RARA-AVIS: Marlowe at the Movies

From: Kevin Burton Smith ( kvnsmith@thrillingdetective.com)
Date: 07 Dec 2007

Jim wrote:

> That doesn't seem to be as true of Altman's THE LONG
> GOODBYE. To the degree that the people who go to
> movies based on Chandler novels are Chandler fans,
> then THE LONG GOODBYE's financial and critical failure
> (and it was a flop in both respects when first
> released), contrasted with the financial and critical
> success of, say, FAREWELL, MY LOVELY two years later,
> suggests that there were far more Chandler fans who
> disliked TLG, than Shakespeare fans who disliked WSS.

Now we're counting tickets sold to justify art? And who's driven to discuss FARWWELL MY LOVELY with much passion these days. It's a nice enough piece of well-mounted and well-crafted fluff that I find quite enjoyable, but let's face it: Mitchum got to the party thirty years too late and the fussy attention to detail makes it seem like a museum piece at times. It's Marlowe in aspic.

And it pales in comparison to the Dick Powell version, probably the best adaptation of Chandler so far.

And as for THE LONG GOODBYE being a supposed critical flop, that's not necessarily so either. Granted, it got several mixed and guarded reviews, but it also got the thumbs up from some fairly well-respected critics (if anyone can respect a critic) such as Roger Ebert and Pauline Kael.

"Don't be misled by the ads, The Long Goodbye is not a put-on. It's great fun and it's funny, but it's a serious, unique work."
-- The New York Times

And since then, it's certainly weathered a lot of the original knee- jerk criticism from Chandler fetishists, who seem to have no problem liking Hawks' BIG SLEEP, in its own way as much a diversion from the source material as THE LONG GOODBYE.

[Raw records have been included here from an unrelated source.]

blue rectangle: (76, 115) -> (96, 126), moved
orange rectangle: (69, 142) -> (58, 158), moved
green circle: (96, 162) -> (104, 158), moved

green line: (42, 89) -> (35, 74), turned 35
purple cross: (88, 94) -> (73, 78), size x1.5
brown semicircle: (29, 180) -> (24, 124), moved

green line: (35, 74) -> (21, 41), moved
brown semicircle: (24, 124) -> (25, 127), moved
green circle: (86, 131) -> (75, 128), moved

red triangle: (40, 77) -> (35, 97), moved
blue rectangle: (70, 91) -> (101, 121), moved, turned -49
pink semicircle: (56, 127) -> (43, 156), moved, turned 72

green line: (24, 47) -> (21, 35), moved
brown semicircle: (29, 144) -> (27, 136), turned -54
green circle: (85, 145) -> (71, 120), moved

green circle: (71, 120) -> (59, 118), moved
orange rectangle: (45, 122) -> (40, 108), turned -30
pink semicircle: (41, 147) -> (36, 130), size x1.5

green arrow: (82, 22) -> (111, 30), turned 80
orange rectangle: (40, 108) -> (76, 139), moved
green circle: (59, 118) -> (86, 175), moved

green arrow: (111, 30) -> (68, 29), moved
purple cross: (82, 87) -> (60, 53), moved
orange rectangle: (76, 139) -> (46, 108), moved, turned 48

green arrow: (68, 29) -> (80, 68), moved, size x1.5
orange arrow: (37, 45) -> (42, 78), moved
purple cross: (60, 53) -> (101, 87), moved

I mean, Marlowe as a stud, trading double entendres, flirting with a cabbie and boinking a bookstore clerk on the floor of her shop during surveillance? Compared to that, Altman and Brackett's Rip Van Marlowe actually seems more faithful to the spirit and essence of the character in many ways, even if the world Marlowe finds himself in has been stood on its head.